Friday, 17 September 2010

Evidence that Lansley is wrong

Here's academic evidence that Lansley is totally wrong in his plans to change how hospitals are paid. Lansley's idea is that when you create a quasi- free market people will use the hospitals that give the best service and so quality goes up. Even a five year old will tell him that this is nonsense because (d'oh!) people much prefer to use their local hospital and so want that hospital improved. (Tony Blair got this idea at the beginning of his rule, but lost his way when his rich friends told him it would be better to use their private companies instead.)

Here is a blog post from Bristol University's Centre for Market and Public Organisation. OK, so the title first put me off "Healthcare competition saves lives" but the evidence is very interesting.

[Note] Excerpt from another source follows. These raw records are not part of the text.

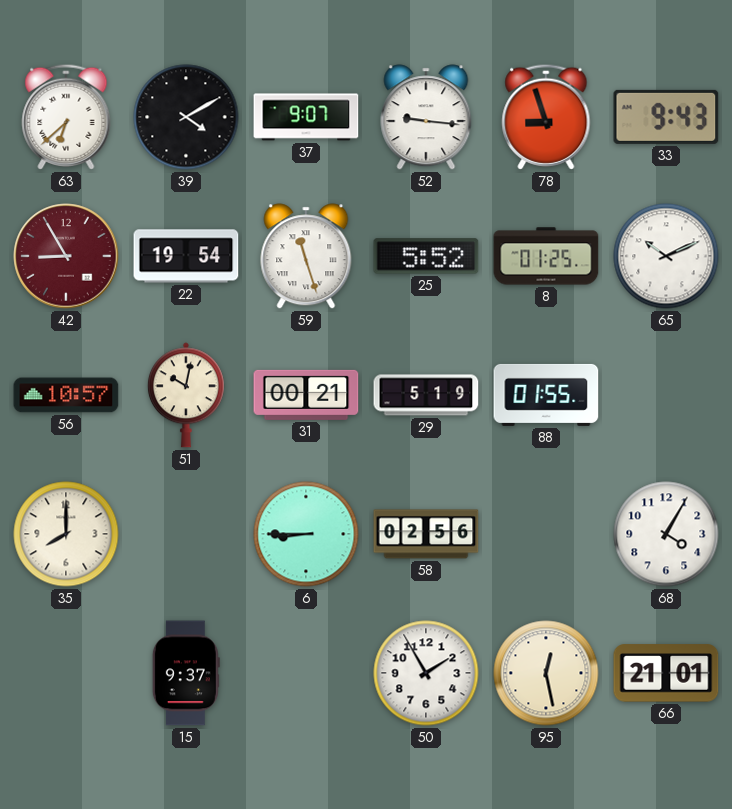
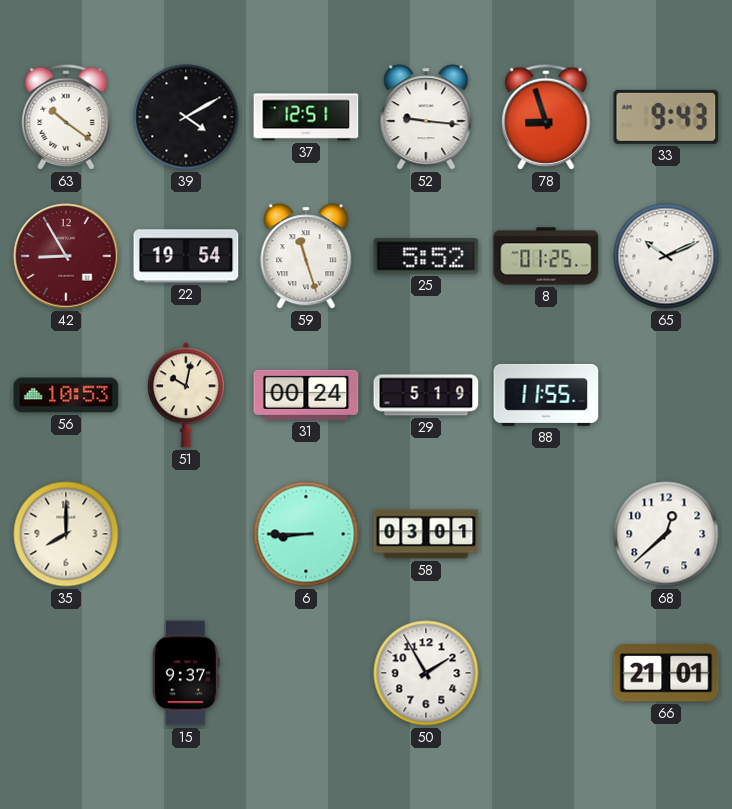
63: 6:38 -> 10:21
37: 9:07 -> 12:51
56: 10:57 -> 10:53
31: 00:21 -> 00:24
88: 01:55 -> 11:55
58: 02:56 -> 03:01
68: 4:05 -> 12:38
95: 12:28 -> none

  • It found that hospitals located in areas where patients have had more choice since the NHS reforms [the choice of any hospital in the NHS] had higher clinical quality – as measured by lower death rates following admissions – and shorter lengths of stay than hospitals located in less competitive areas.
  • the hospitals in competitive markets did this without increasing total operating costs or shedding staff
There is a caveat: "One reason that the policy may be having this impact is the fact that prices are externally fixed." This is important because the hospitals were nominally not competing on price. In actual fact they were because two hospitals in the same area would be paid exactly the same amount for each procedure. But crucially, the Payment by Results payment system said that if a hospital provided the service for less than the fixed payment they could keep the surplus to be re-invested in the hospital (conversely, if a service generated a deficit then the hospital would have to cover it with surpluses from other services). A hospital generating large surpluses could provide more services, so there is an incentive to become more efficient. However, the fixed payment (or National Tariff) is calculated from the average cost of the procedure and so over time (as more hospitals get more efficient) the average will go down.

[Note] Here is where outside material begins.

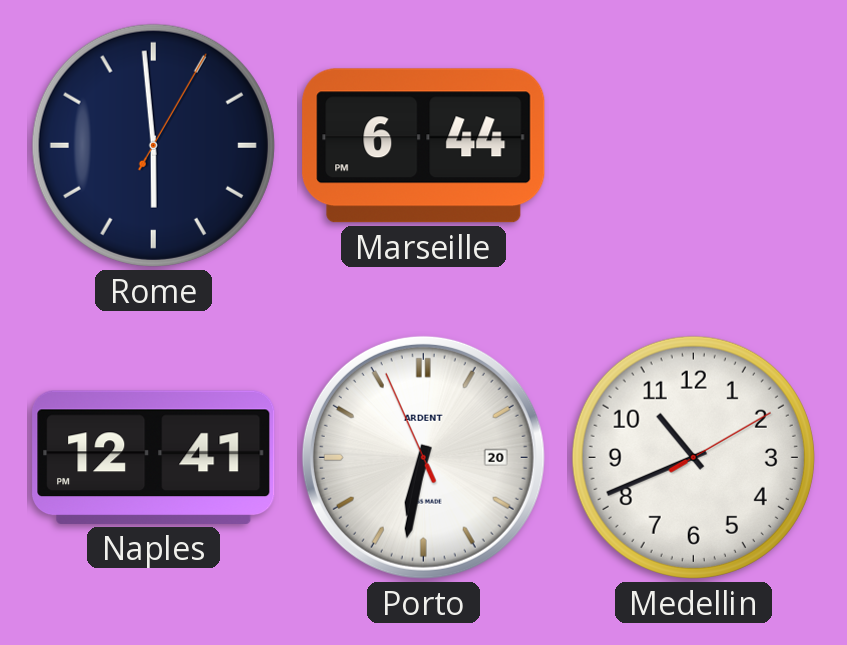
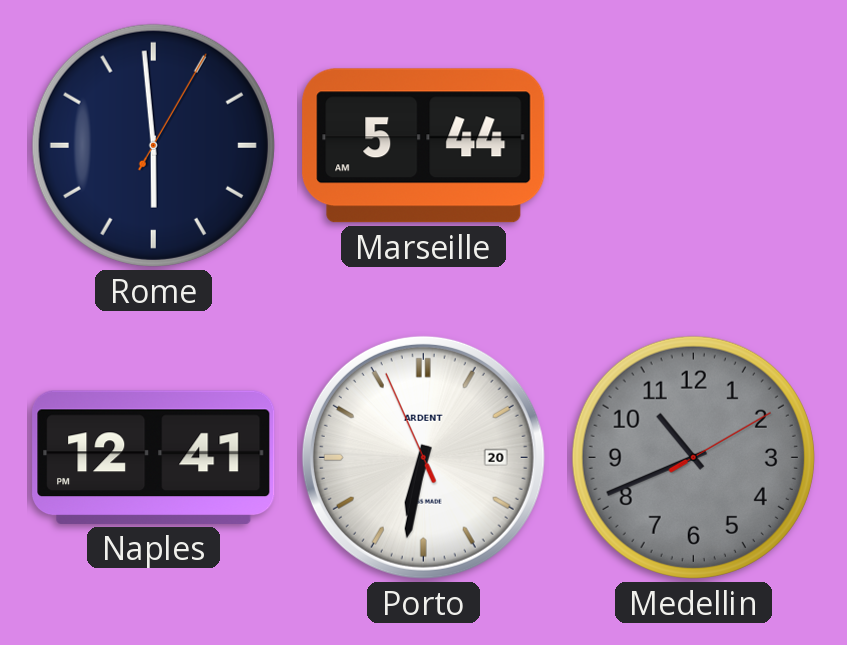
Marseille: 6:44 -> 5:44
Medellin dial: white -> grey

  • Research for the UK showed that when competition was introduced in the early 1990s in a regime that allowed hospitals to negotiate prices as well as quality there was a fall in clinical quality in more competitive areas. Waiting lists, however, declined for these hospitals.

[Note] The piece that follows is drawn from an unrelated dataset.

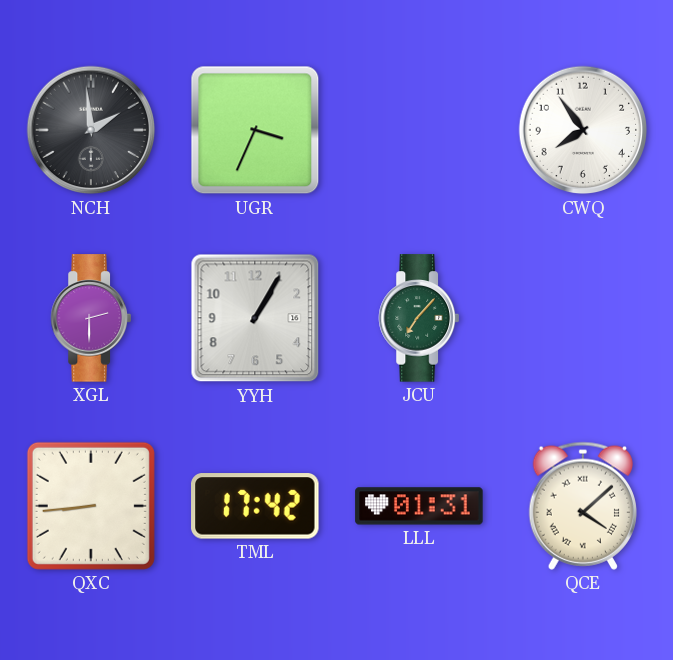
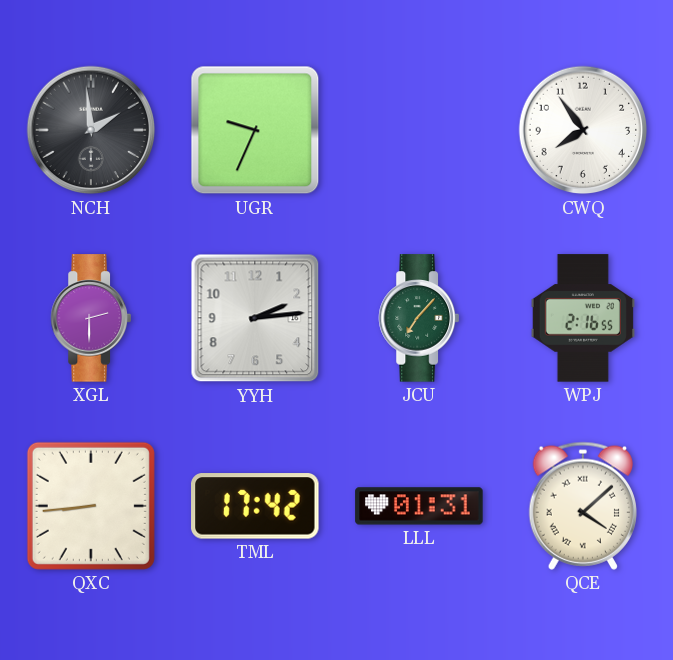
UGR: 3:34 -> 9:34
YYH: 1:05 -> 2:14
WPJ: none -> 2:16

This is important because it says that if commissioners (the people who actually pay for NHS care) can negotiate on price then the quality will go down. This is exactly what Lansley is planning! He intends to replace Payment by Results (based on the average price) to a system where the price is "best practice " (ie the cheapest) and is the starting point for negotiation since commissioners will be able to negotiate down from this value. This is a return to the system in the early 90s and CMPO says: "Competition under fixed prices appears to have beneficial results whilst competition where hospitals bargain over price and quality do not". The conclusion is interesting:

If competition is to work, price regulation has to be retained.  A free-for-all in prices would mean a return to the “internal market” of the 1990s, a regime in which hospitals competed vigorously on waiting times and ignored aspects of quality that are more difficult to measure. In addition, the tendency of the UK government to merge failing hospitals needs to be looked at carefully. Mergers are popular with finance ministries in NHS type systems because they remove what is often seen as ‘excess capacity’. However, while there are gains from removing poor managers when a hospital fails, removing capacity by merger will limit the extent of competition and may stifle the impetus given by competitive forces to improve outcomes for patients.
Lansley does say that there will be a premium on the "best practice" price for quality. As the CMPO blog says "quality" is difficult to measure, so it is unlikely to affect hospital income.